Siril did the same thing; it flipped the image the second time I went through the process; not sure why.

 

Once it was flipped and even when I flipped it back, Siril couldn't plate solve for color calibration (it worked for my first attempt...dunno why it failed the next time).  I just tried to set the colors manually and went for the brown/organish look since it brought out a lot more detail.  Not sure what this thing actually should look like, but I like your rendition.

 

I'm going to practice again with Siril and see if I can get to the similar image as yours.  Siril was easy enough to work with, especially since it integrated Starnet to remove the stars early in the process and then add them back after curves/levels adjustments.  In my last image, I didn't push the stretch on the stars, to keep them more or less the same size as in the original.

 

Then I'll move on to PI.

 

I'll watch some you-tubes for the process work-flow.

 

I think my plan will be to re-process until I get similar results, while it's cloudy/cold, then re-shoot/process the entire data set on the first available night.  This was kinda a cobbled up data set.

 

If there is any other advice or criticisms, I'm open to it.

 

I think I'm fairly comfortable with polar alignment, guiding and focusing.

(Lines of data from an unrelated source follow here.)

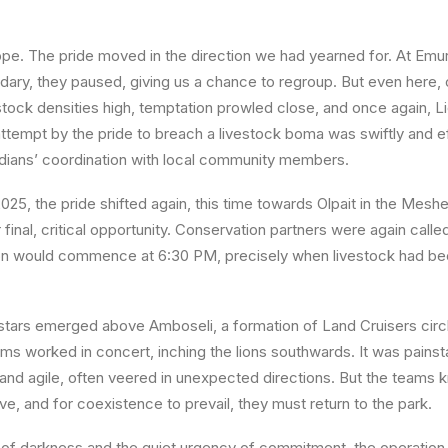
 hope. The pride moved in the direction we had yearned for. At
Emur
dary, they paused, giving us a chance to regroup. But even here,
stock densities high, temptation prowled close, and once again, L
ttempt by the pride to breach a livestock boma was swiftly and e
dians’ coordination with local community members.
2025
, the pride shifted again, this time towards
Olpait
in the
Meshe
nal, critical opportunity. Conservation partners were again called
ion would commence at
6:30 PM
, precisely when livestock had be
e stars emerged above Amboseli, a formation of
Land Cruisers
circ
ams worked in concert, inching the lions southwards. It was pain
 and agile, often veered in unexpected directions. But the teams k
vive, and for coexistence to prevail, they
must
return to the park.
of darkness and the quiet urgency of commitment, the operation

My mount guides somewhere around 1-2 arc sec, dunno how good or bad that is, but it is repeatable.

I need to learn more about choosing the right exposure and gain.  SharpCap and Nina both have stuff to help with that (more Nina than SharpCap).

I mostly shoot from my bortle 5 back yard, so I'm learning more about 'lucky imaging' and how that can improve image quality.

 

 

I shot this with both 20sec/Gain-100 x200 or so and 40sec/Gain-350 x200 or so.  

 

The camera has a 585 sensor, the read noise drops off at 250.  I think I'll use 250 gain and 30sec exposures as my next experiment.